How can I have my midlife crisis if TransAm is dead?

By Kelsey

I thought I had my mid-life crisis all figured out.

In 2029 when I turn 50, I’ll start lifting weights, listen to nothing but the Goo Goo Dolls, dust off the ol’ letterman jacket, and – this is the most important party — buy a shiny new TransAm to make me feel 16 again.

But now that Pontiac is no more, how’s a fella supposed to get through his midlife crisis? Surely you don’t expect me to buy a Mustang, do you?

On my 16th birthday my parents chipped in half for the TransAm I had been pining for. Not one of those weenie ones with a V6 in it. It had eight screaming cylinders of raw American muscle. I was proud of how much gas and rubber it burnt when I dropped the hammer. It looked like the Batmobile and so that’s what I got on the license plate — BATMBLE.

I thought I was cool. One of the last times I drove it, I was picking up Annie from her dorm in college, and a girl walked by staring at the car.

“That’s right,” I thought. “Soak it up. You wish you were going to slide into the co-pilot seat as my Robin, but that seat is filled.”

When her eyes fell upon the license plate, she rolled her eyes. Rolled her eyes at the BATMBLE!

I drove the car slow – not much over the speed limit. I was like an Olympic sprinter strolling through the park – I knew I was fast, I knew that I could toast you, and you knew that I knew I could toast you, but I just puttered along confident in my speed.

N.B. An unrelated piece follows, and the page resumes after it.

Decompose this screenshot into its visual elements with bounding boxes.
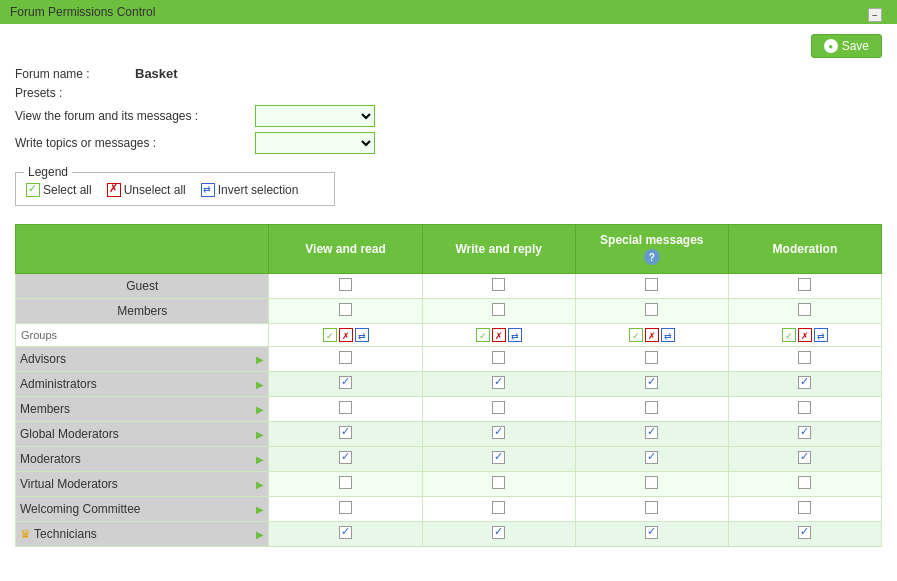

The rumor around school was that I landed Annie because of the Batmobile. Never mind that most days I drove my dad’s beat up 25 year-old truck, which had a wood bed and holes in the floor panels. But on the weekends we would take the Batmobile to the movies. Some might think that growing up in the rural Midwest an hour away from a movie theater would be a bad thing. Obviously, they never had the pleasure of riding in the Batmobile.

Annie says that she didn’t start dating me because of the car. When I pressed her for why she started dating me, she rolled her eyes and said that she felt sorry for me.

Even so, I know that she enjoyed the rides in that car. I could tell that she thought I was especially cool when I popped in the CD of the Batman theme song.

How cool was I at 16? That’s coolness that I’ll never be able recover, not at 30, not at 40, and not in 2029 at 50. Especially now that Pontiac is dead.

What are your plans for your midlife crisis?

Annie, the Batmobile, and I on the way to our Prom in 1997. You wish you were this cool in high school.